__The task__
Starting from the first line below, repeat the data exactly through to the last.
++++++
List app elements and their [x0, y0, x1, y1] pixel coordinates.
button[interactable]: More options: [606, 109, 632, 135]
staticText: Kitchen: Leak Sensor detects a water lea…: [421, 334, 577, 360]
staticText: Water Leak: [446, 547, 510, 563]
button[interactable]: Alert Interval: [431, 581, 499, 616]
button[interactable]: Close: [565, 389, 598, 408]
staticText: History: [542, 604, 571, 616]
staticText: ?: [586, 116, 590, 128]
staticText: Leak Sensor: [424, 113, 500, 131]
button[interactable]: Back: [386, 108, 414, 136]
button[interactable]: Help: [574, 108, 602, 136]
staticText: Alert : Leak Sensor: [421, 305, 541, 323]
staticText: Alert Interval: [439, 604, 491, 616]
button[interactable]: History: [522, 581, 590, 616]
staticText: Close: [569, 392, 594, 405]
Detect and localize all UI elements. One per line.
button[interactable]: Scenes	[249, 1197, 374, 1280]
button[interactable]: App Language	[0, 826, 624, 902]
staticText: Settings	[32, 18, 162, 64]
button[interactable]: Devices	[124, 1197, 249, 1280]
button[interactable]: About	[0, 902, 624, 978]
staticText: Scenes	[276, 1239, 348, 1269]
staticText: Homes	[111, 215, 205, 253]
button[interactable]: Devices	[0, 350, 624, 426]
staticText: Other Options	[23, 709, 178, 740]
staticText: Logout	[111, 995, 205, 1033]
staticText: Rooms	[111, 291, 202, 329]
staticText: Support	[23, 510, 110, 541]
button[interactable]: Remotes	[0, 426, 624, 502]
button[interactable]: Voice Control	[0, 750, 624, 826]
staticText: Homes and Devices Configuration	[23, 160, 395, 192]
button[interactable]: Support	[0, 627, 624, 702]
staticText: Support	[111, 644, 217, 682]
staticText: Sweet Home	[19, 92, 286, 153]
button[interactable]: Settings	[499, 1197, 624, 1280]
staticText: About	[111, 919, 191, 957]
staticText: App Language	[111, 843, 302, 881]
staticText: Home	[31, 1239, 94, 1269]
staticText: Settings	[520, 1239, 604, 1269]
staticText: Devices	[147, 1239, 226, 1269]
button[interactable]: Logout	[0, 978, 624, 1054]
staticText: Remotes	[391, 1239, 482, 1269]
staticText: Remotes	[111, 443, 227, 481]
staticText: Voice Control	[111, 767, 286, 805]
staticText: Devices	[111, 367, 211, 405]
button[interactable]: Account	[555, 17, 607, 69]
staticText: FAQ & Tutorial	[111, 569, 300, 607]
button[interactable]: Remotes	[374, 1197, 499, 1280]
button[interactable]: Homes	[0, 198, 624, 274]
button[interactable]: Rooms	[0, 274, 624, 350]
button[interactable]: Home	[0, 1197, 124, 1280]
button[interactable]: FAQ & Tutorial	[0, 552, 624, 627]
++++++
__Solution to the problem__
List app elements and their [x0, y0, x1, y1] pixel coordinates.
button[interactable]: More options: [606, 109, 632, 135]
staticText: Kitchen: Leak Sensor detects a water lea…: [421, 334, 577, 360]
staticText: Water Leak: [446, 547, 510, 563]
button[interactable]: Alert Interval: [431, 581, 499, 616]
button[interactable]: Close: [565, 389, 598, 408]
staticText: History: [542, 604, 571, 616]
staticText: ?: [586, 116, 590, 128]
staticText: Leak Sensor: [424, 113, 500, 131]
button[interactable]: Back: [386, 108, 414, 136]
button[interactable]: Help: [574, 108, 602, 136]
staticText: Alert : Leak Sensor: [421, 305, 541, 323]
staticText: Alert Interval: [439, 604, 491, 616]
button[interactable]: History: [522, 581, 590, 616]
staticText: Close: [569, 392, 594, 405]
Detect and localize all UI elements. One per line.
button[interactable]: Scenes	[249, 1197, 374, 1280]
button[interactable]: App Language	[0, 826, 624, 902]
staticText: Settings	[32, 18, 162, 64]
button[interactable]: Devices	[124, 1197, 249, 1280]
button[interactable]: About	[0, 902, 624, 978]
staticText: Scenes	[276, 1239, 348, 1269]
staticText: Homes	[111, 215, 205, 253]
button[interactable]: Devices	[0, 350, 624, 426]
staticText: Other Options	[23, 709, 178, 740]
staticText: Logout	[111, 995, 205, 1033]
staticText: Rooms	[111, 291, 202, 329]
staticText: Support	[23, 510, 110, 541]
button[interactable]: Remotes	[0, 426, 624, 502]
button[interactable]: Voice Control	[0, 750, 624, 826]
staticText: Homes and Devices Configuration	[23, 160, 395, 192]
button[interactable]: Support	[0, 627, 624, 702]
staticText: Support	[111, 644, 217, 682]
staticText: Sweet Home	[19, 92, 286, 153]
button[interactable]: Settings	[499, 1197, 624, 1280]
staticText: About	[111, 919, 191, 957]
staticText: App Language	[111, 843, 302, 881]
staticText: Home	[31, 1239, 94, 1269]
staticText: Settings	[520, 1239, 604, 1269]
staticText: Devices	[147, 1239, 226, 1269]
button[interactable]: Logout	[0, 978, 624, 1054]
staticText: Remotes	[391, 1239, 482, 1269]
staticText: Remotes	[111, 443, 227, 481]
staticText: Voice Control	[111, 767, 286, 805]
staticText: Devices	[111, 367, 211, 405]
button[interactable]: Account	[555, 17, 607, 69]
staticText: FAQ & Tutorial	[111, 569, 300, 607]
button[interactable]: Remotes	[374, 1197, 499, 1280]
button[interactable]: Homes	[0, 198, 624, 274]
button[interactable]: Rooms	[0, 274, 624, 350]
button[interactable]: Home	[0, 1197, 124, 1280]
button[interactable]: FAQ & Tutorial	[0, 552, 624, 627]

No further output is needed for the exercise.